The James Webb Space Telescope (JWST) has lots of responsibilities and expectations attached to it as scientists believe that it will make discoveries that we can’t even imagine at the moment. Scheduled to launch on December 22, Webb is the most powerful telescope ever built and as the scientists say, it has been designed to answer fundamental questions about the universe.

Among its list of tasks that the telescope is supposed to perform is to study the nearby cosmos, which includes studying the life cycle of stars along with the atmospheric composition of exoplanets. 

The JWST to explore the collapse of stars

In a new report released earlier today, the European Space Agency (ESA) explained that among Webb's most significant forthcoming tasks will be exploring the life cycle of a star. Using its superb sensitivity to infrared light, the telescope will determine how and why clouds of dust and gas collapse into stars, or become gas giant planets or brown dwarfs. According to the agency, its ability to detect even the faintest of infrared will allow it to peer directly through the dusty envelopes around newly born stars and help astronomers investigate the faint, earliest stages of star birth known as 'protostellar cores'.

ESA explains that many simple elements are transformed into heavier elements during the lifetime of certain stars, which then spread these heavier elements further into space. These stars then distribute the elements through stellar winds and supernova explosions and enrich the space for the formation of new stars. It is these supernova explosions that will serve as a subject for Webb's study as they are the most energetic events in the cosmos and carry information about a death of a star.

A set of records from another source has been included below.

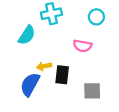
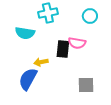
cyan semicircle: (27, 35) -> (25, 33), turned 66
black rectangle: (62, 75) -> (63, 49), moved

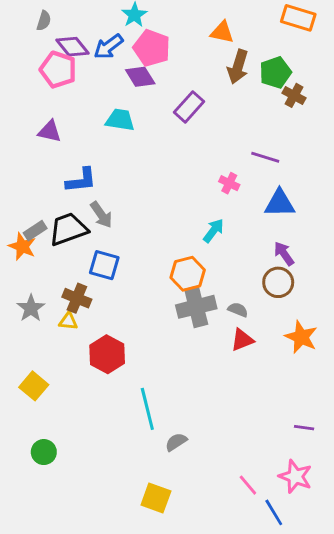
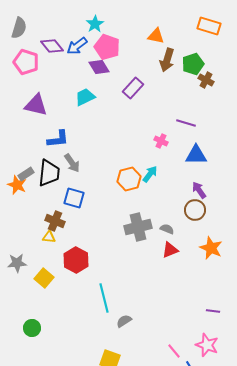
gray semicircle: (44, 21) -> (19, 28), moved, size x1.5
pink pentagon: (58, 70) -> (26, 62), moved
cyan trapezoid: (120, 120) -> (85, 97), turned -35
purple triangle: (50, 131) -> (36, 105), size x1.4
black trapezoid: (68, 229) -> (49, 173), turned 116
orange hexagon: (188, 274) -> (129, 179), moved
gray star: (31, 308) -> (17, 263), moved, turned 30
yellow square: (34, 386) -> (44, 278), moved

Next on agenda: Peering through the exoplanetary atmosphere

Over a number of years, scientists have confirmed the discovery of over 4,500 exoplanets with unique characteristics orbiting their host stars in interstellar space. Webb will target such planets to peer through their atmosphere in order to determine their atmospheric conditions such as temperature, chemical composition, and formation history. The telescope will do so by studying the light emerging from the surface of the exoplanets. According to the agency, the light emerging from the surface will carry information about the exoplanets' atmosphere which it would collect while passing through the atoms and molecules present there. 

In addition to this, the telescope will also look for planets having an Earth-like atmosphere by searching methane, water, oxygen, carbon dioxide along with complex organic molecules, that are considered the building blocks of life. Developed in partnership with ESA, NASA, and the Canadian Space Agency (CSA), the telescope worth $10 billion will liftoff on December 22, aboard an Ariane 5 rocket from Europe’s Spaceport in French Guiana.